# Grain-free soft training treats



## spiffylike (Dec 5, 2012)

Hi all,

I'm looking into getting some different training treats for my pup as I've read that soft treats work better as instant positive reinforcement because they are quicker to eat.

I usually give Freddie small bits of dried beef liver. I'm trying to keep him on a grain-free diet (he eats raw), but I've been looking into soft treats and there don't seem to be many (or any) that are grain-free. I'm also keeping him away from dairy.

Any leads?

Thanks,

-Kat


----------



## krandall (Jun 11, 2009)

Ziwi Peaks makes lamb jerky that is 100% lamb, and quite soft. It is easy to tear into tiny bits. 

That said, the easiest best source of soft training treats is your refrigerator. Lean beef or pork, chicken, ham, cheese... Just dice up whatever you have on hand and use that.

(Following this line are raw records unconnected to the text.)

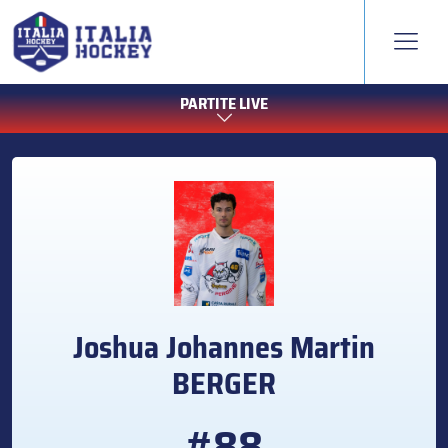
PARTITE LIVE
Joshua Johannes Martin
BERGER
#88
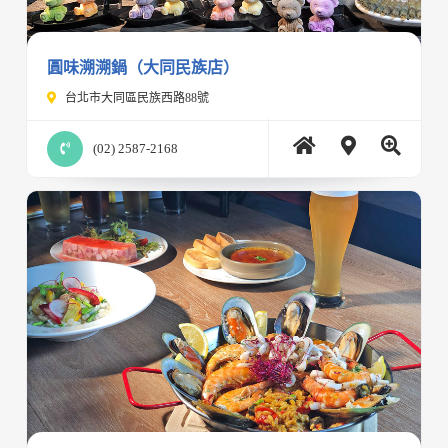
圓味溯溯鍋（大同民族店）
台北市大同區民族西路88號
(02) 2587-2168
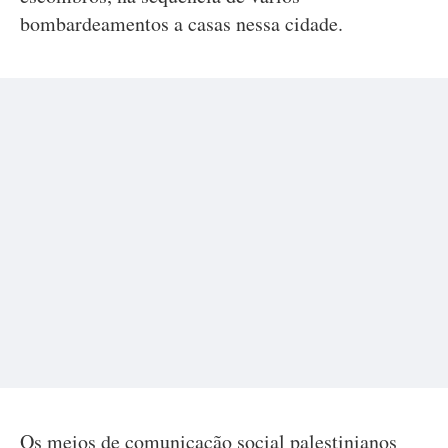
bombardeamentos a casas nessa cidade.
Os meios de comunicação social palestinianos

Lots of people use string cheese because it is easy to tear into little pieces as you use it, and is conveniently packaged. I buy a pork loin every few weeks, roast that, we have a meal off it, then I dice the rest and freeze the pieces in snack-sized bags. You can do this with any meat that you roast.


----------



## spiffylike (Dec 5, 2012)

I am a vegetarian so there is no meat in my house other than what I buy for Freddie's food 

Thanks for the tip on Ziwi Peaks!


----------



## ClaireVoyant (Jan 26, 2012)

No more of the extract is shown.